(Stored data entries)
*** Block opens ***

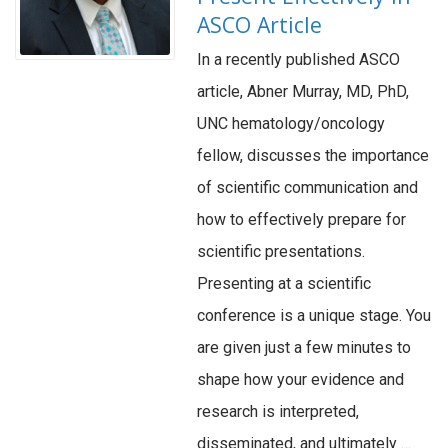
ASCO Article
In a recently published ASCO
article, Abner Murray, MD, PhD,
UNC hematology/oncology
fellow, discusses the importance
of scientific communication and
how to effectively prepare for
scientific presentations.
Presenting at a scientific
conference is a unique stage. You
are given just a few minutes to
shape how your evidence and
research is interpreted,
disseminated, and ultimately …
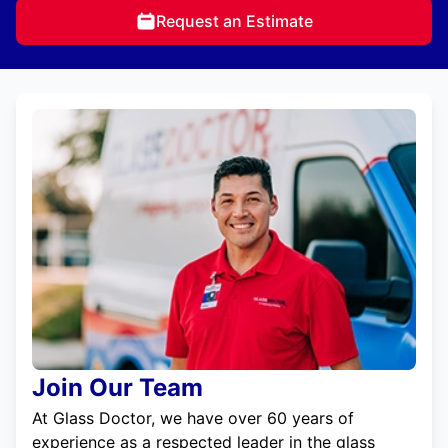
Request an Estimate
Join Our Team
At Glass Doctor, we have over 60 years of
experience as a respected leader in the glass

*** Block closes ***

Exercise objective: Leave out the pictures and copy exactly the lines from the one with "fellow, discusses the importance" through the last line of the records above.

Exercise solution:
fellow, discusses the importance
of scientific communication and
how to effectively prepare for
scientific presentations.
Presenting at a scientific
conference is a unique stage. You
are given just a few minutes to
shape how your evidence and
research is interpreted,
disseminated, and ultimately …
Request an Estimate
Join Our Team
At Glass Doctor, we have over 60 years of
experience as a respected leader in the glass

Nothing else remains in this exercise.